Urda turned his attention away from the prisoners and back to the notorious CIA operative. As far as Urda knew, there was only one reason why someone would want to interrogate all five of the prisoners at the same time. His lips twisted into a pensive expression. "There are people who will do this for us," he offered.
Rapp began shaking his head before Urda had finished his sentence. "Nope.
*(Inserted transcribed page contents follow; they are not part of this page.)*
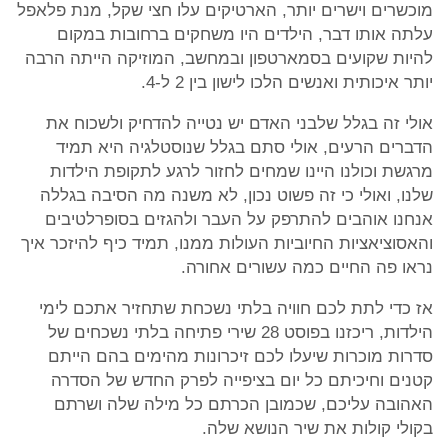
מוכשרים וישרים יותר, הארטיקים עלו חצי שקל, מנת פלאפל
עלתה אותו דבר, הילדים היו משחקים ברחובות במקום
להיות שקועים בסמארטפון ובמחשב, המוזיקה הייתה הרבה
יותר איכותית ואנשים הלכו לישון בין 2 ל-4.
אולי זה בגלל שלבני האדם יש נטייה להדחיק ולשכוח את
הדברים הרעים, אולי סתם בגלל שנוסטלגיה היא תמיד
מרגשת וכולנו היינו שמחים לחזור לרגע לתקופת הילדות
שלנו, ואולי כי זה פשוט נכון, לא משנה מה הסיבה בגללה
אנחנו אוהבים להתרפק על העבר ולהגזים בסופרלטיבים
והאסוציאציות החיוביות העולות ממנו, תמיד כיף להיזכר איך
נראו פה החיים כמה עשורים אחורה.
אז כדי לתת לכם חוויה בלתי נשכחת שתחזיר אתכם לימי
הילדות, ריכזנו בפוסט 28 שירי פתיחה בלתי נשכחים של
סדרות מוכרות שיעלו לכם זיכרונות מהימים בהם הייתם
קטנים וחיכיתם כל יום בציפייה לפרק החדש של הסדרה
האהובה עליכם, שכמובן הכרתם כל מילה שלה ושרתם
בקולי קולות את שיר הנושא שלה.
It's too important to trust to some warlord's thugs." He pointed at the bound prisoners as they shuffled single file into the building. "The fourth man in line is none other than Ali Saed al-Houri. He helped plan and execute the 9/11 attacks, and if he doesn't start singing like a bird I'm going to kill him right here and now, and I can tell you honestly that I won't lose a wink of sleep over it."
Urda let out a long sigh and looked at the ground as if the burden of what was about to happen was too much.
Rapp's jaw tightened. "I am going to do whatever it takes to get those men to talk. Make no mistake about it." Rapp moved his head to make sure Urda was looking directly at him. "And I mean whatever it takes, so before we go in there I need to know without a doubt that you're going to have the stomach for this, and that when all is said and done, you will never breathe a word of it to anyone."
Urda's thoughts returned to his ex-wife and three children. He pictured all them in their beds, in the house that he used to live in before this job destroyed his marriage. He thought of the reasons why he'd picked his career over his family: his sense of duty, the feeling that he could make a difference in this crazy war on terror, and that someone had to man the ramparts. It was as if all of those previous decisions had led to this one defining moment. The moment where his actions really could make the difference. If there was ever a time to ignore the rule book, this was it.